- Problem description: Type out the lines below exactly, from the first through the line holding "de gens avec", and include no pictures.

Collected data:

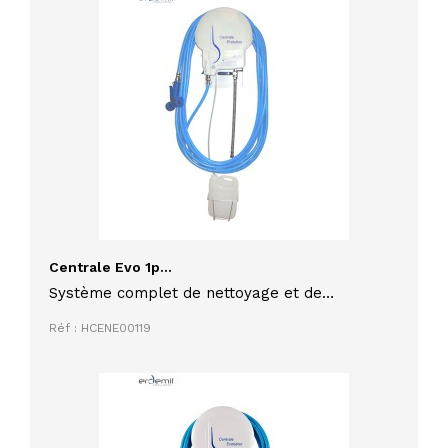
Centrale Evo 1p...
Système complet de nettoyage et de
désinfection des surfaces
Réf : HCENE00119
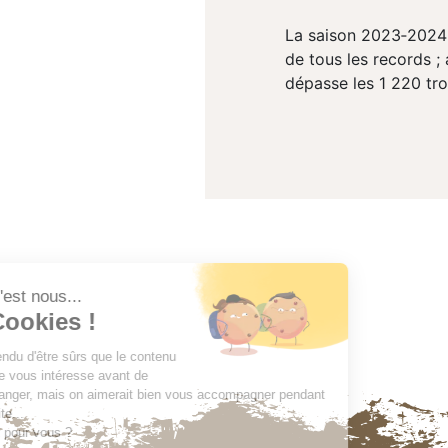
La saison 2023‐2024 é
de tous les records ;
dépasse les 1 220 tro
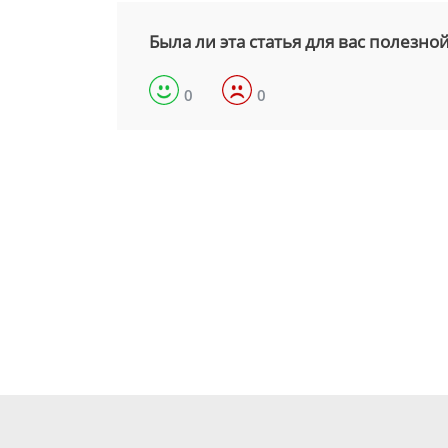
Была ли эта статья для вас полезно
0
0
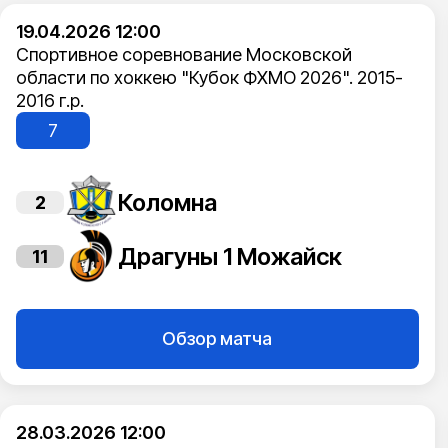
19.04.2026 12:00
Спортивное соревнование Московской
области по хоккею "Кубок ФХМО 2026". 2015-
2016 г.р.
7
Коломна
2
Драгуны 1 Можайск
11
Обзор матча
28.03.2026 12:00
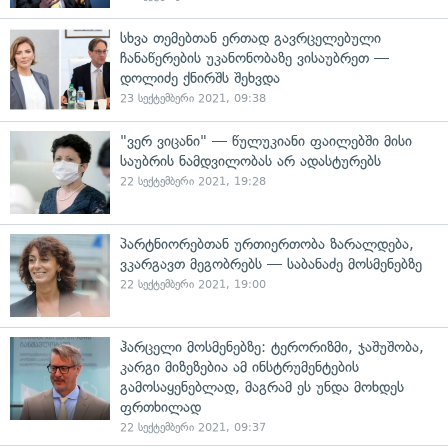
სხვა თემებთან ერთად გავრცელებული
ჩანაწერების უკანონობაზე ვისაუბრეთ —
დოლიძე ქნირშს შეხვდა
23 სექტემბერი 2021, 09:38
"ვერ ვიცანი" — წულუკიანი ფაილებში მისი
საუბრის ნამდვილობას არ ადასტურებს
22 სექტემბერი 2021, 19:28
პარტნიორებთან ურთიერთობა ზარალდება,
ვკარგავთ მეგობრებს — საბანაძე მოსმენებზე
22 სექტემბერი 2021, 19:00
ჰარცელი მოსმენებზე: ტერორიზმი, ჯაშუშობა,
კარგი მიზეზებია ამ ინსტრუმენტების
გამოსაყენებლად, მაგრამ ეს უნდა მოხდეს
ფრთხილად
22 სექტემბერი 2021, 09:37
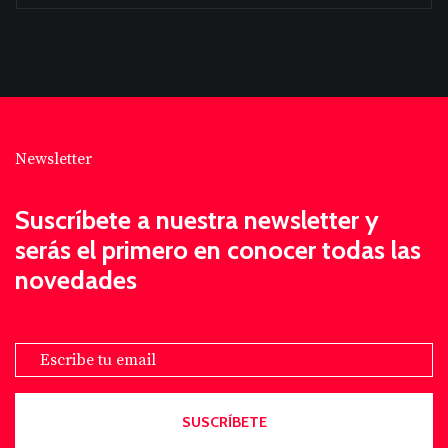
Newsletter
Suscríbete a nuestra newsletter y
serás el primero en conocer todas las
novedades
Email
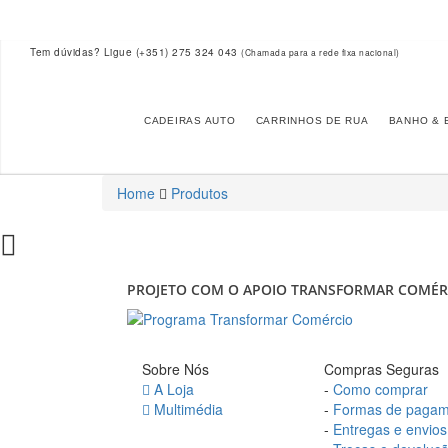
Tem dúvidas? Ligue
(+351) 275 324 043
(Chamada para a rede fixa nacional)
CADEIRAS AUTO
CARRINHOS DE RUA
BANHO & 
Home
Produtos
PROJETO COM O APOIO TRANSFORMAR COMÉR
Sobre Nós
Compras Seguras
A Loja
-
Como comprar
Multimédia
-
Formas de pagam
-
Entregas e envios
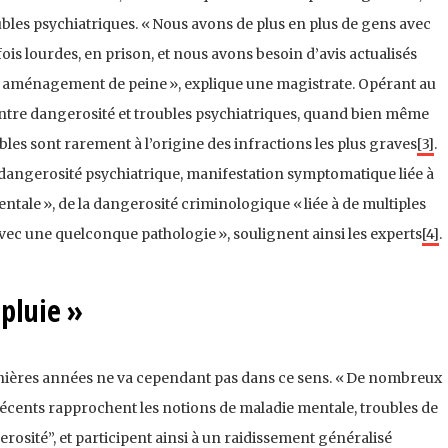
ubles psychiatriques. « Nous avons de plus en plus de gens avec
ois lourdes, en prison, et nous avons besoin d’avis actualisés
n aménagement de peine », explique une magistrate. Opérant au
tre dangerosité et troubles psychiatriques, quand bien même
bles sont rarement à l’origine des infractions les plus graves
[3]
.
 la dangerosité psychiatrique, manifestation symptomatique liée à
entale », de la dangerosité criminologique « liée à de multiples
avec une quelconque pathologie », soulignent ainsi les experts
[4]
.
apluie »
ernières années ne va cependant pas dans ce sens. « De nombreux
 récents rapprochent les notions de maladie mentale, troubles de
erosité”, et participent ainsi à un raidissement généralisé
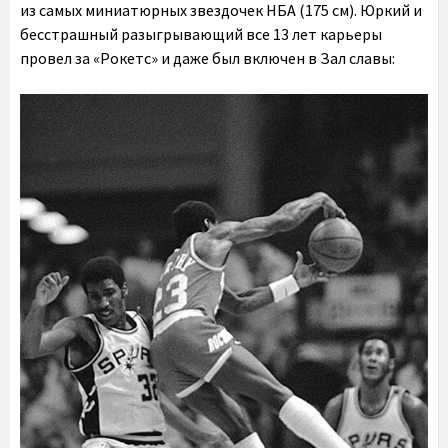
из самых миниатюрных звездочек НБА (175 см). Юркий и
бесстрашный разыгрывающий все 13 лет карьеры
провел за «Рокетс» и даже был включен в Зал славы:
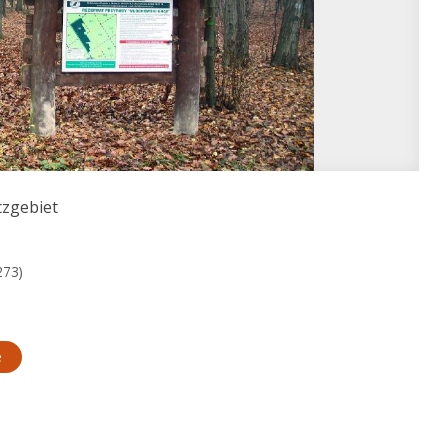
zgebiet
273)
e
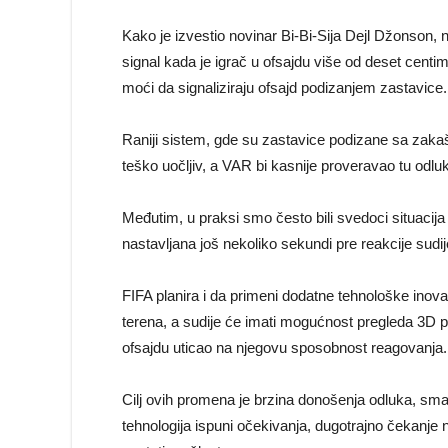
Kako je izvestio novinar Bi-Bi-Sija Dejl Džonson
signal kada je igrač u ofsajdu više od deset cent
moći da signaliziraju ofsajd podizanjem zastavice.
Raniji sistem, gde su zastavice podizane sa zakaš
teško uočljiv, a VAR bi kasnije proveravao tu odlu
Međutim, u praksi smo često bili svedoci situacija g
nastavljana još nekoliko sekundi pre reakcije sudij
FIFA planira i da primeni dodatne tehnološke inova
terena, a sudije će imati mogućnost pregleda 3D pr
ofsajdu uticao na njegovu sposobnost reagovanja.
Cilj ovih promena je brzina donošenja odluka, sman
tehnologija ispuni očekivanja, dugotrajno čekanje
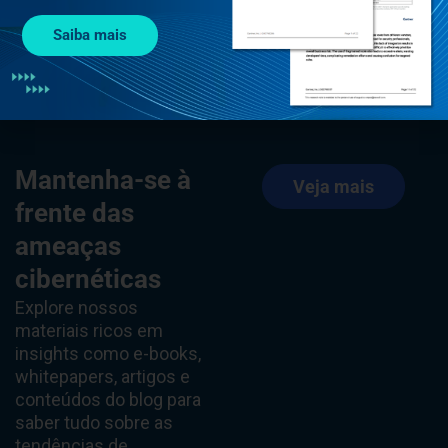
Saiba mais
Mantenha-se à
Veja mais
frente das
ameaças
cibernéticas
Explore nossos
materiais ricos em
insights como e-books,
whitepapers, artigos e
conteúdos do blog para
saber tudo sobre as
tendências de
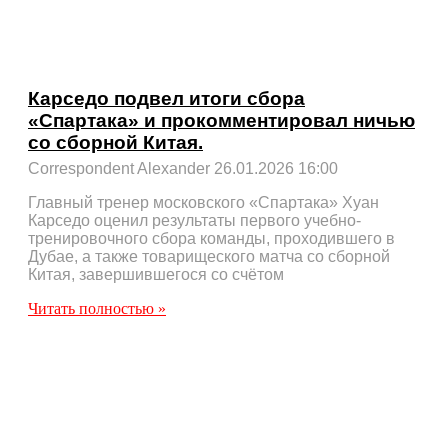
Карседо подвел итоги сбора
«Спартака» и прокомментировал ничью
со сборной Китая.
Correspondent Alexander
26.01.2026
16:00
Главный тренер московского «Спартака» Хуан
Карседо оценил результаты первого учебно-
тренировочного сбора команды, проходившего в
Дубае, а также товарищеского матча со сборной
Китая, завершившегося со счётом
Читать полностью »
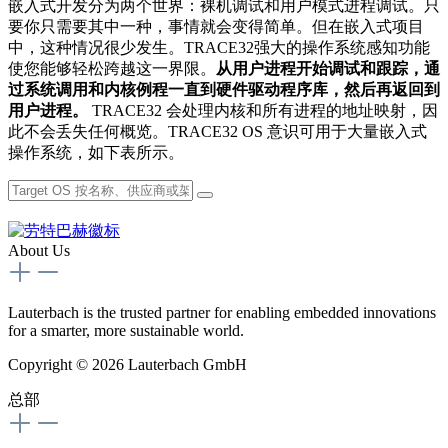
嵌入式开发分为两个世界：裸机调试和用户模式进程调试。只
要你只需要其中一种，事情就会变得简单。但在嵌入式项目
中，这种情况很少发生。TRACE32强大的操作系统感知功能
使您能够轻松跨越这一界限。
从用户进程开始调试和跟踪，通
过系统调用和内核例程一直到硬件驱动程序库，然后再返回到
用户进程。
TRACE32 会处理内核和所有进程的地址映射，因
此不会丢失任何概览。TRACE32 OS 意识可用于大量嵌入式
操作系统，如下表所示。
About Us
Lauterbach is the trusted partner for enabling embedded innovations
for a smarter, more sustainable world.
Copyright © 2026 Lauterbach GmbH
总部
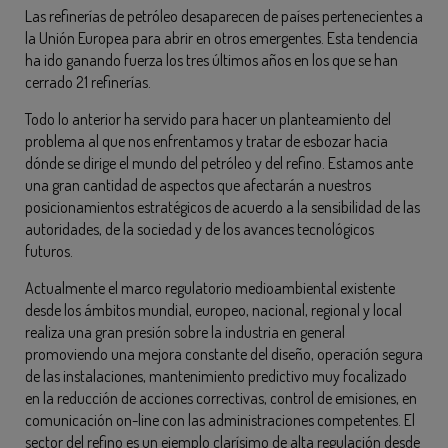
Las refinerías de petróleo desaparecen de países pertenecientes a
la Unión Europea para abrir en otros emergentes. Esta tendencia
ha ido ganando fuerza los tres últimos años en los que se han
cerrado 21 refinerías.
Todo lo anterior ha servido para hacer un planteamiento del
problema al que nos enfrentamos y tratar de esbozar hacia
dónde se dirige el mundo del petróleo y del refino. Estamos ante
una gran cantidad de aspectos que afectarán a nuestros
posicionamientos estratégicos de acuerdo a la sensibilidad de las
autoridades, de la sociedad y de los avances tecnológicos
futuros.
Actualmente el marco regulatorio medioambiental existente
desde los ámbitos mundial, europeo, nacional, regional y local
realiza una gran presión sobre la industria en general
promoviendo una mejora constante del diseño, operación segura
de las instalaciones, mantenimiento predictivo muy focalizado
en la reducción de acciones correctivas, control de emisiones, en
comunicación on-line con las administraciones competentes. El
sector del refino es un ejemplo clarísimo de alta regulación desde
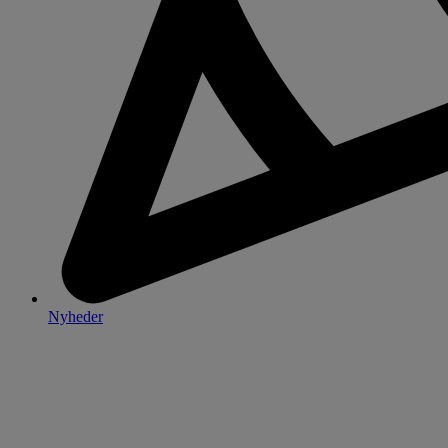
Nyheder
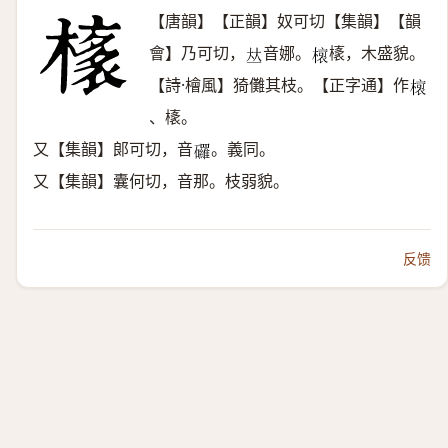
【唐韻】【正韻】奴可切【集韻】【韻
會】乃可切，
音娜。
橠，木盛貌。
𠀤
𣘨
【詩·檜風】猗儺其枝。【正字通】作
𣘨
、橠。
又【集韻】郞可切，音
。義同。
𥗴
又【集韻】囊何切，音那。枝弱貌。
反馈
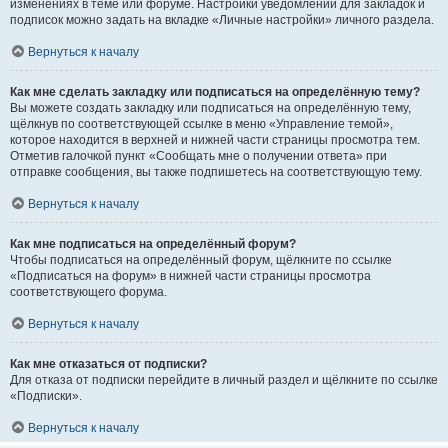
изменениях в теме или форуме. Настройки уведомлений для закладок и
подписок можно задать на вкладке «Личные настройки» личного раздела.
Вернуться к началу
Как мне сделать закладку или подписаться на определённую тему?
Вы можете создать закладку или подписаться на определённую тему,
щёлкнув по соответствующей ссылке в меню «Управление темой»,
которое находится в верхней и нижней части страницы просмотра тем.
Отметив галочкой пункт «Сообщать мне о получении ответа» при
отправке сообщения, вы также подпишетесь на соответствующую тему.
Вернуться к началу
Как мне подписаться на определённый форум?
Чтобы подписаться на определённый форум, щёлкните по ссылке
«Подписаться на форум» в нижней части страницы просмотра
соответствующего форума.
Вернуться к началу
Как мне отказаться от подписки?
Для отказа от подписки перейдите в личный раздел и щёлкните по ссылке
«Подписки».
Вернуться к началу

- Response area:
Centrale Evo 1p...
Système complet de nettoyage et de
désinfection des surfaces
Réf : HCENE00119
La saison 2023‐2024 é
de tous les records ;
dépasse les 1 220 tro
Была ли эта статья для вас полезно
0
0
19.04.2026 12:00
Спортивное соревнование Московской
области по хоккею "Кубок ФХМО 2026". 2015-
2016 г.р.
7
Коломна
2
Драгуны 1 Можайск
11
Обзор матча
28.03.2026 12:00
სხვა თემებთან ერთად გავრცელებული
ჩანაწერების უკანონობაზე ვისაუბრეთ —
დოლიძე ქნირშს შეხვდა
23 სექტემბერი 2021, 09:38
"ვერ ვიცანი" — წულუკიანი ფაილებში მისი
საუბრის ნამდვილობას არ ადასტურებს
22 სექტემბერი 2021, 19:28
პარტნიორებთან ურთიერთობა ზარალდება,
ვკარგავთ მეგობრებს — საბანაძე მოსმენებზე
22 სექტემბერი 2021, 19:00
ჰარცელი მოსმენებზე: ტერორიზმი, ჯაშუშობა,
კარგი მიზეზებია ამ ინსტრუმენტების
გამოსაყენებლად, მაგრამ ეს უნდა მოხდეს
ფრთხილად
22 სექტემბერი 2021, 09:37
Newsletter
Suscríbete a nuestra newsletter y
serás el primero en conocer todas las
novedades
Email
Tem dúvidas? Ligue
(+351) 275 324 043
(Chamada para a rede fixa nacional)
CADEIRAS AUTO
CARRINHOS DE RUA
BANHO & 
Home
Produtos
PROJETO COM O APOIO TRANSFORMAR COMÉR
Sobre Nós
Compras Seguras
A Loja
-
Como comprar
Multimédia
-
Formas de pagam
-
Entregas e envios
ubles psychiatriques. « Nous avons de plus en plus de gens avec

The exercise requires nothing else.